Willis gibson

4 min read

Danny Gallagher chats to the king of Tetris

»Willis Gibson celebrated his 14th birthday playing Tetris 1991, Immersive Gearbox’s new interactive game in The Colony, Texas.
Photo credits: Danny Gallagher, @bluescuti1771 (Twitch), @ClassicTetris (YouTube).
» Willis signs an autograph for a young fan named Jameson Febbroriello at the Immersive Gamebox event.
» Camera crews from local news stations as well as a bunch of friends and fans helped Willis celebrate his 14th birthday.

For almost 40 years, Tetris has remained unbeaten.

Then on 21 December 2023, Willis Gibson of Stillwater, Oklahoma, known on Twitch and to Tetris World Championship fans as @bluescuti, became the first person to break the NES game after just 40 minutes. Overnight, the whole world learned his name and his impressive accomplishment. We caught up with him and his mother Karin at his 14th birthday party at Immersive Gamebox in The Colony, Texas.

What’s life been like since you broke the game?

Willis: Lots of interviews. My mom is getting flooded with calls. Karin: For a while there, I couldn’t keep up with all of them.

How long have you been playing Tetris and when did you get good at it, or have you always been good at it?

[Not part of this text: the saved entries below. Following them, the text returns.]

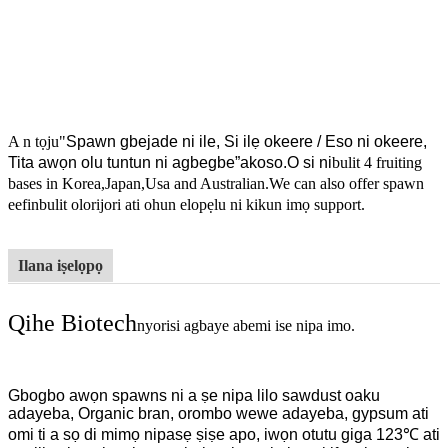
A n tọju"
Spawn gbejade ni ile, Si ilẹ okeere / Eso ni okeere,
Tita awọn olu tuntun ni agbegbe”
akoso.O si ni
bulit 4 fruiting
bases in Korea,Japan,Usa and Australian.We can also offer spawn
eefin
bulit olorijori ati ohun elo
pẹlu ni kikun imọ support.
Ilana iṣelọpọ
Qihe Biotech
nyorisi agbaye abemi ise nipa imo.
Gbogbo awọn spawns ni a ṣe nipa lilo sawdust oaku
adayeba, Organic bran, orombo wewe adayeba, gypsum ati
omi ti a sọ di mimọ nipasẹ ṣiṣe apo, iwọn otutu giga 123℃ ati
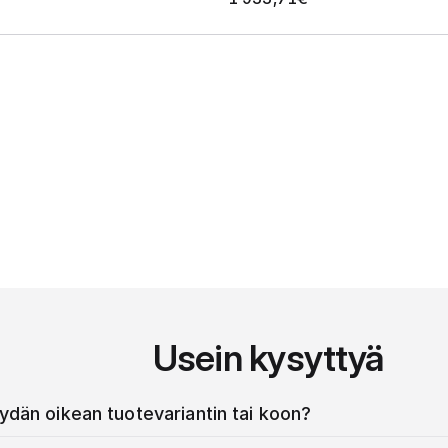
Usein kysyttyä
ydän oikean tuotevariantin tai koon?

Willis: I started in August 2021, but I didn’t get to the high-level tournaments until mid-2023, so probably about two years of playing the lower run of tournaments. I just stuck with it since then. The first time I made the Masters Event, which is the highest tournament every month, I think I made that in September 2023. So it took me over two years to get to the top, I guess.

How did you get into Tetris?

Willis: I met a guy named GameScout. I found his videos on YouTube and I was like, This is cool’. Once I started playing it, I really started enjoying its simplicity. It’s really easy to begin with, but it’s super hard to master.

Did you set out to get a kill screen or did you even know if it was possible?

Willis: People have figured it out because of AI and people can do what’s called a TAS [tool-assisted speedrun]. Basically they go frame by frame and they manually input the inputs so people crash the game doing those but no human had actually done it. I guess how I started going forward is two days before I got the world record, I was just not going for a crash at all and I was 18 lines away. That same day, another player called Fractal [Justin Yu] started going for it and he took my record the next day. So I said, “OK, I’m gonna get it back,” and the next day, I crashed the game.

When you broke it, how did you feel? What was going through your head?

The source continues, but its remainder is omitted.